─── Given entries

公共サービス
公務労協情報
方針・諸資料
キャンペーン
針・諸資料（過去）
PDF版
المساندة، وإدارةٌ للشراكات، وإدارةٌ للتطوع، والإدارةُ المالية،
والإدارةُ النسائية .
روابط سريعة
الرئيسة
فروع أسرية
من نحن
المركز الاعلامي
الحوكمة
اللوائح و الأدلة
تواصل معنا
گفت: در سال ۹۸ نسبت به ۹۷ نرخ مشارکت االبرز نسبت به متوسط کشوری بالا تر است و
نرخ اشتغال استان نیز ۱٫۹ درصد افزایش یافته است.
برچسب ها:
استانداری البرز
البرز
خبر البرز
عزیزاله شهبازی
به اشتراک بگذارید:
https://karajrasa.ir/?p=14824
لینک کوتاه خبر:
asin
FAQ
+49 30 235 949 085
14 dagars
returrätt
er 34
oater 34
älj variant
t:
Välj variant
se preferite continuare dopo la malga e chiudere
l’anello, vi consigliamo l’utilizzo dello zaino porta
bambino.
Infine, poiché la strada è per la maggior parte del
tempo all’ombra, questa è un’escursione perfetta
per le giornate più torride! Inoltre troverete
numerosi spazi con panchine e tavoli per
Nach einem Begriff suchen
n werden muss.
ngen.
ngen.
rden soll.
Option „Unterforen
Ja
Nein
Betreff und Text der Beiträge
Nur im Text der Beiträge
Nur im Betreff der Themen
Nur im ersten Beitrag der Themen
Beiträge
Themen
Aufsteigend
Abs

──────
─── Given entries

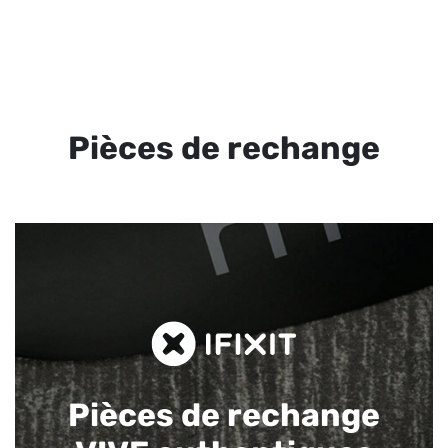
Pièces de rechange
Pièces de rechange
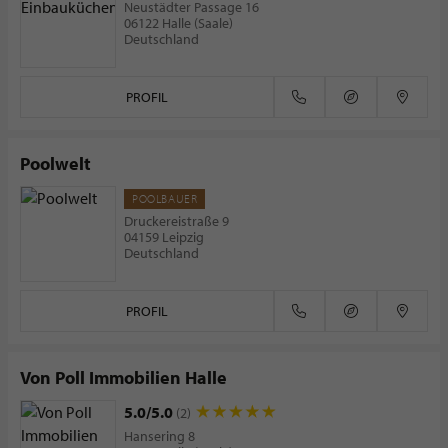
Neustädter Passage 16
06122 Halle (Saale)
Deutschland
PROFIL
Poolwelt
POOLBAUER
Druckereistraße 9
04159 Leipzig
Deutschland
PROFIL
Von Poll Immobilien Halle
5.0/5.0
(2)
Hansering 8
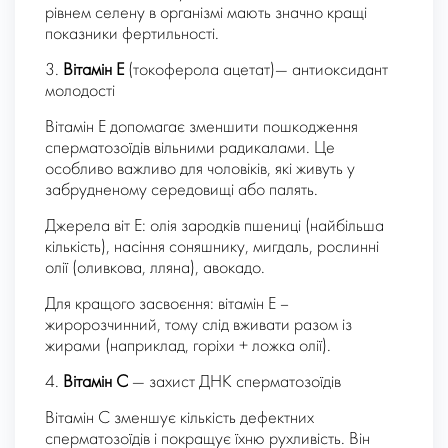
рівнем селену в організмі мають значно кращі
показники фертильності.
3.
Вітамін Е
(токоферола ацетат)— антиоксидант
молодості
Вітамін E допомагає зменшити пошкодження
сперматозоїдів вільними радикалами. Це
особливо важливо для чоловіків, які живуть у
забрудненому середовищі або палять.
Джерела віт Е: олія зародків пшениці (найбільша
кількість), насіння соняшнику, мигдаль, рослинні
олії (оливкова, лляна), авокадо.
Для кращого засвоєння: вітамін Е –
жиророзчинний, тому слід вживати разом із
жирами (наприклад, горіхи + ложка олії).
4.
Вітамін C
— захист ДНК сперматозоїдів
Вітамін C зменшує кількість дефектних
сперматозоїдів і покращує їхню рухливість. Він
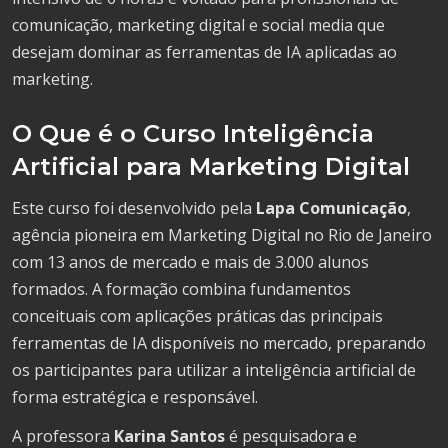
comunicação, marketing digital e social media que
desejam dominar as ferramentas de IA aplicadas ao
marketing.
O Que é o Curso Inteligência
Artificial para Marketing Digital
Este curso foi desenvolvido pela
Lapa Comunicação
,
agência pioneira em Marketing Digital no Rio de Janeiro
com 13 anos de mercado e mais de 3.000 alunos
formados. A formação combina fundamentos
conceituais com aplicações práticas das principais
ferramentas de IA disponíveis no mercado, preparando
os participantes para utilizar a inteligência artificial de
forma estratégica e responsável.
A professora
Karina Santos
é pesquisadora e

──────
─── Given entries

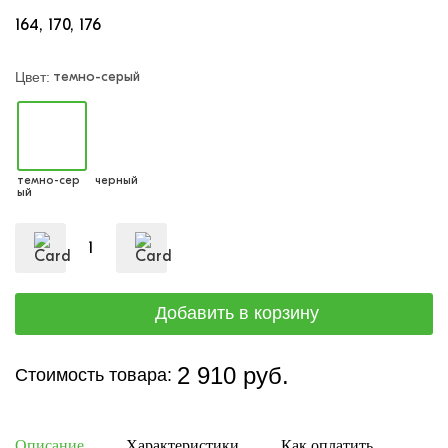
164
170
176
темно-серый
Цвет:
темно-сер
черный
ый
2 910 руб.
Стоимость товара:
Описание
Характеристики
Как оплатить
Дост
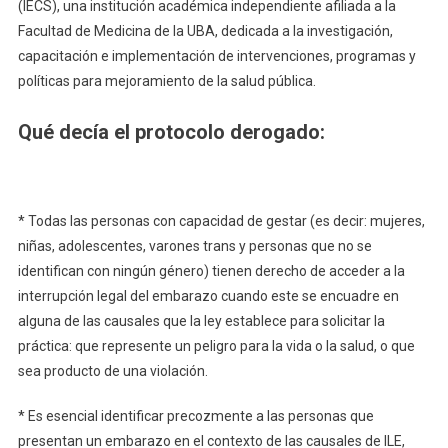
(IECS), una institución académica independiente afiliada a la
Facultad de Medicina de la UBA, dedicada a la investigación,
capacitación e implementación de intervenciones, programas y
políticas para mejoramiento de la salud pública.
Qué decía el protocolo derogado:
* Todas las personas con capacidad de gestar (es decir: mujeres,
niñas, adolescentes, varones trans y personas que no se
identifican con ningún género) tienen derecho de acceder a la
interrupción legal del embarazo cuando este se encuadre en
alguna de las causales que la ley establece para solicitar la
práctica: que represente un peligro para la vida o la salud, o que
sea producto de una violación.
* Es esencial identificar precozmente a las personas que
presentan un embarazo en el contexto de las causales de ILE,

──────

**Task to complete:** Counting only lines with the word "والإدارة" in them, say how many there are in the entries above, with no other words.

**Written response:** 2